** DATA SHOWN **
- - - - -
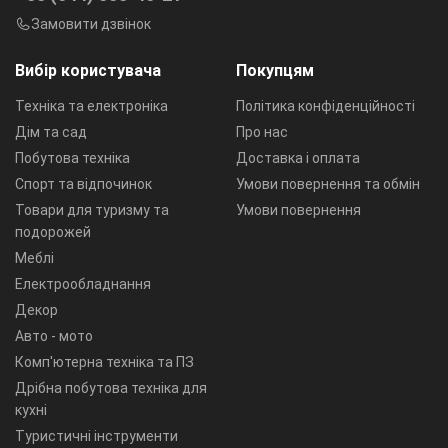
Замовити дзвінок
Вибір користувача
Покупцям
Техніка та електроніка
Політика конфіденційності
Дім та сад
Про нас
Побутова техніка
Доставка і оплата
Спорт та відпочинок
Умови повернення та обмін
Товари для туризму та
Умови повернення
подорожей
Меблі
Електрообладнання
Декор
Авто - мото
Комп'ютерна техніка та ПЗ
Дрібна побутова техніка для
кухні
Туристичні інструменти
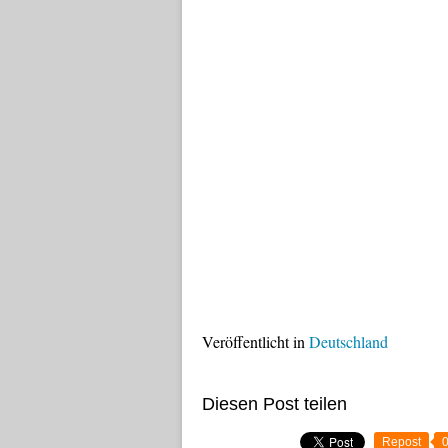
Veröffentlicht in
Deutschland
Diesen Post teilen
Repost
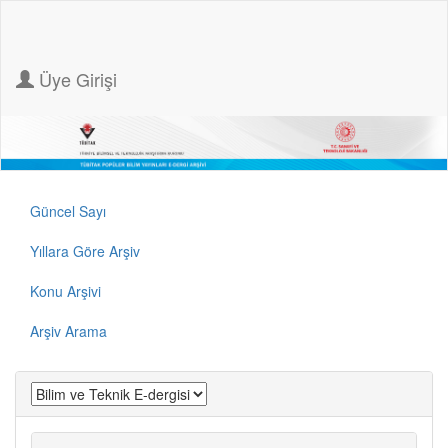
Üye Girişi
Güncel Sayı
Yıllara Göre Arşiv
Konu Arşivi
Arşiv Arama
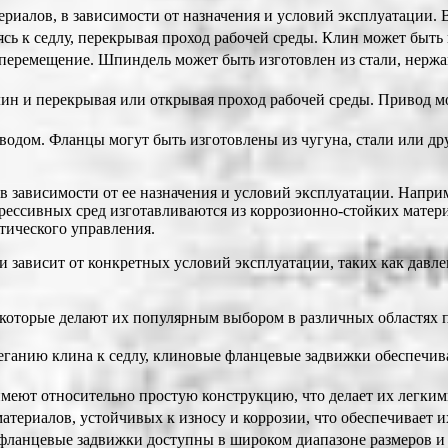
ериалов, в зависимости от назначения и условий эксплуатации. 
 к седлу, перекрывая проход рабочей среды. Клин может быть 
 перемещение. Шпиндель может быть изготовлен из стали, нержа
ин и перекрывая или открывая проход рабочей среды. Привод м
одом. Фланцы могут быть изготовлены из чугуна, стали или дру
в зависимости от ее назначения и условий эксплуатации. Напр
грессивных сред изготавливаются из коррозионно-стойких матер
тического управления.
ависит от конкретных условий эксплуатации, таких как давлени
которые делают их популярным выбором в различных областях 
ганию клина к седлу, клиновые фланцевые задвижки обеспечив
еют относительно простую конструкцию, что делает их легким
териалов, устойчивых к износу и коррозии, что обеспечивает и
ланцевые задвижки доступны в широком диапазоне размеров и м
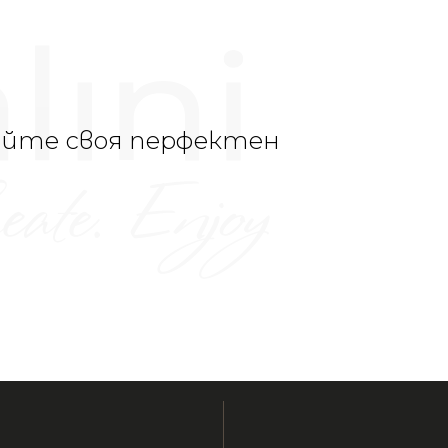
йте своя перфектен
н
- - - - -
** WORK REQUEST **
Return exactly the lines from the line with "Güncel Sayı" through the last line of the data above, both included; pictures do not go in the answer.

** RESPONSE BOX **
Güncel Sayı
Yıllara Göre Arşiv
Konu Arşivi
Arşiv Arama
ериалов, в зависимости от назначения и условий эксплуатации. 
 к седлу, перекрывая проход рабочей среды. Клин может быть 
 перемещение. Шпиндель может быть изготовлен из стали, нержа
ин и перекрывая или открывая проход рабочей среды. Привод м
одом. Фланцы могут быть изготовлены из чугуна, стали или дру
в зависимости от ее назначения и условий эксплуатации. Напр
грессивных сред изготавливаются из коррозионно-стойких матер
тического управления.
ависит от конкретных условий эксплуатации, таких как давлени
которые делают их популярным выбором в различных областях 
ганию клина к седлу, клиновые фланцевые задвижки обеспечив
еют относительно простую конструкцию, что делает их легким
териалов, устойчивых к износу и коррозии, что обеспечивает и
ланцевые задвижки доступны в широком диапазоне размеров и м
йте своя перфектен
н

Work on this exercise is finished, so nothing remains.